Please repeat exactly the lines below from the one containing "Service (413, 1724)" down to the one containing "Kontakt (415, 1696)", both included, and nothing else.

====

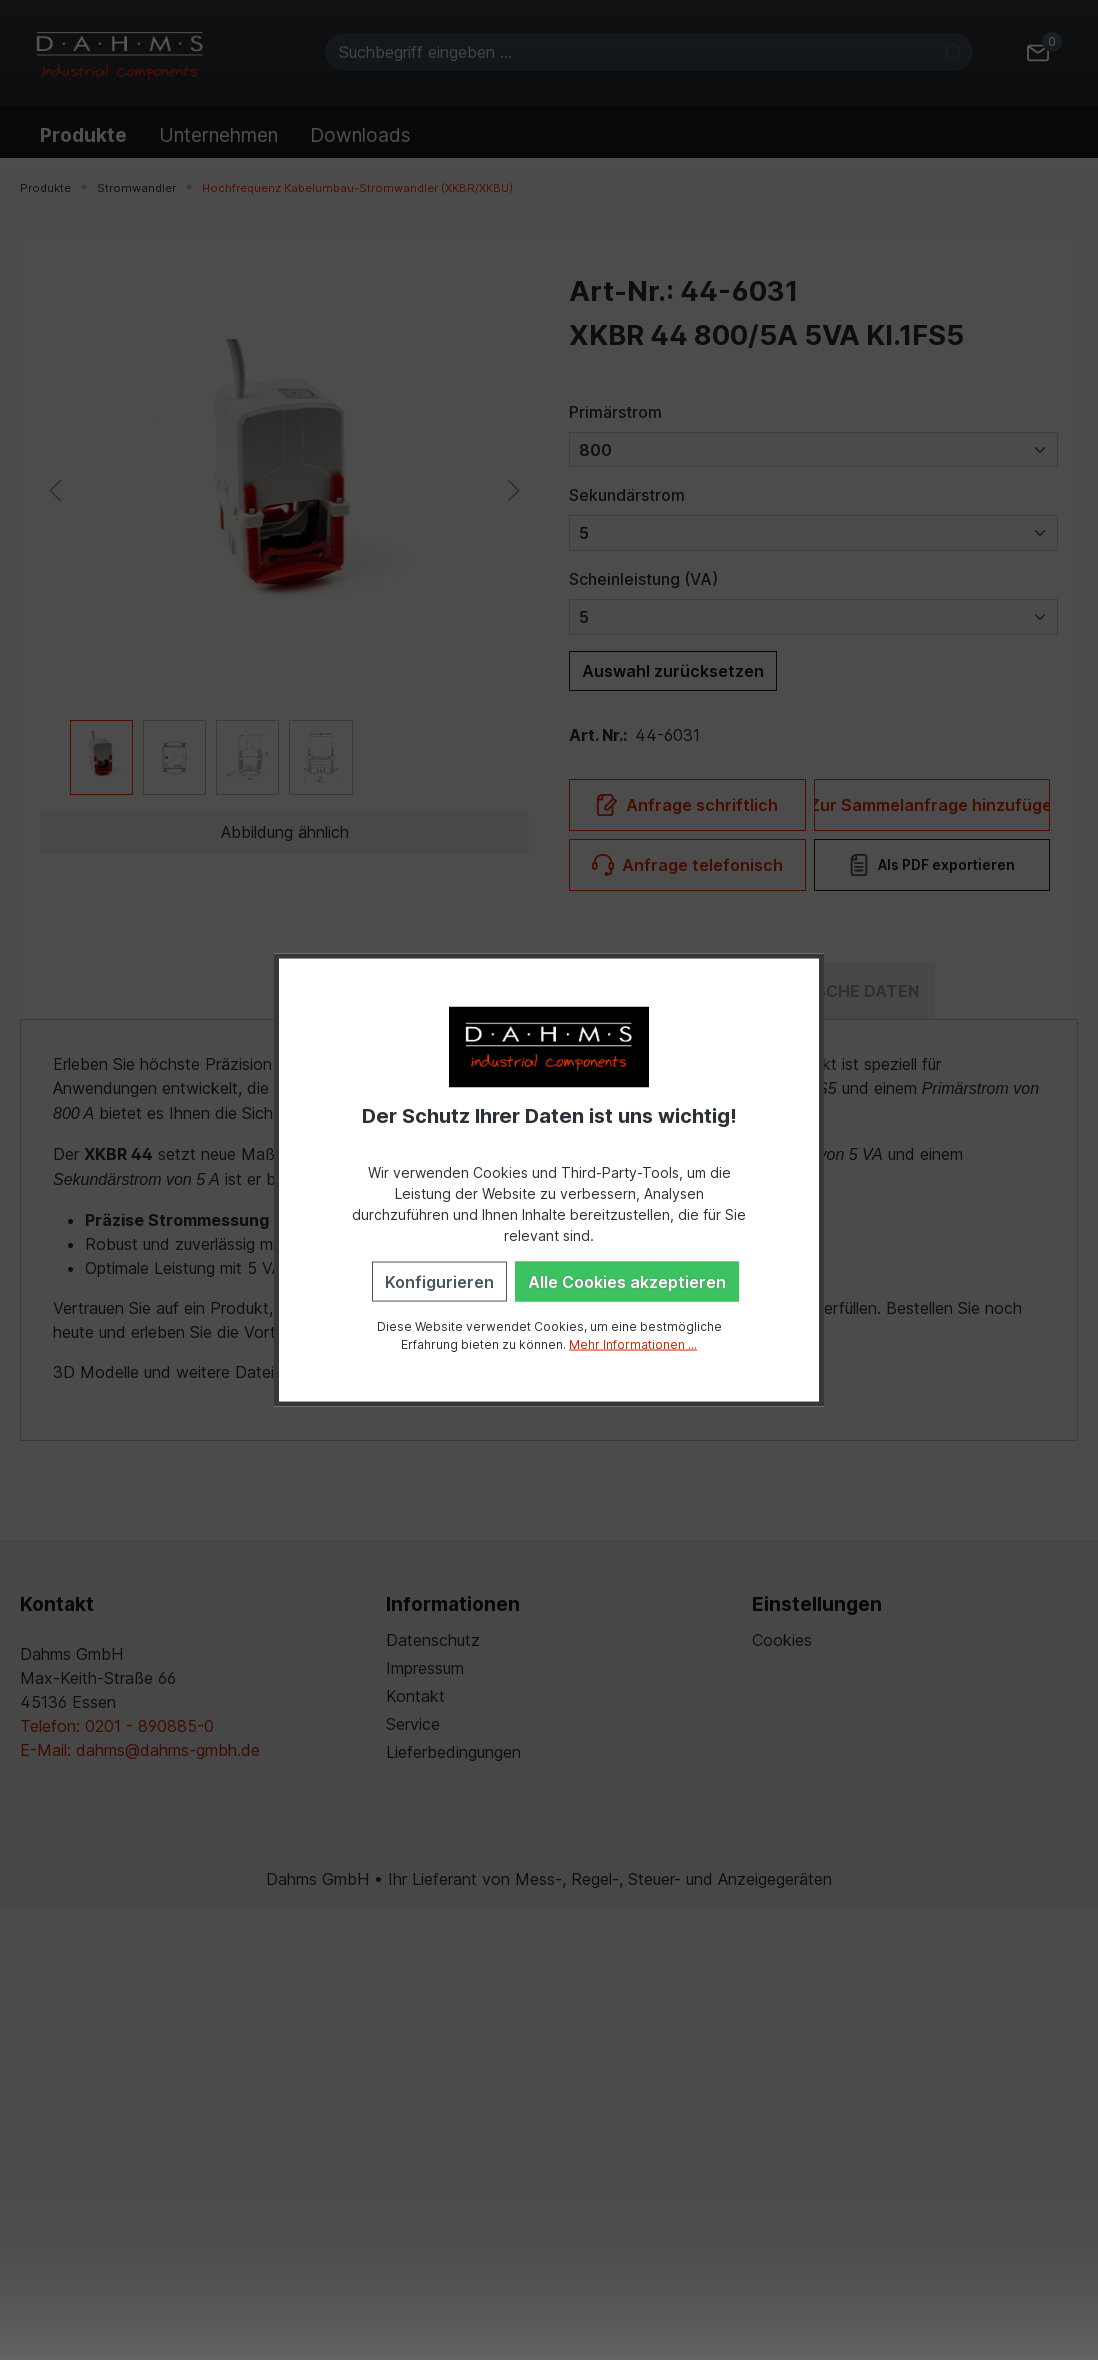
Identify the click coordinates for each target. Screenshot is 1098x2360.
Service (413, 1724)
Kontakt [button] (57, 1604)
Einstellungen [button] (817, 1604)
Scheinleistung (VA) (643, 579)
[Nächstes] (514, 488)
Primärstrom (615, 412)
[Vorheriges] (55, 488)
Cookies (782, 1640)
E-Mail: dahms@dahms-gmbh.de (140, 1750)
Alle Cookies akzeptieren (627, 1281)
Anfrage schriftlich (687, 805)
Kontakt (415, 1696)
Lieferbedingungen (453, 1752)
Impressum (425, 1668)
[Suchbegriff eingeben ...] (626, 52)
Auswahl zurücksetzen (673, 671)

====

| Task output |
Service (413, 1724)
Kontakt [button] (57, 1604)
Einstellungen [button] (817, 1604)
Scheinleistung (VA) (643, 579)
[Nächstes] (514, 488)
Primärstrom (615, 412)
[Vorheriges] (55, 488)
Cookies (782, 1640)
E-Mail: dahms@dahms-gmbh.de (140, 1750)
Alle Cookies akzeptieren (627, 1281)
Anfrage schriftlich (687, 805)
Kontakt (415, 1696)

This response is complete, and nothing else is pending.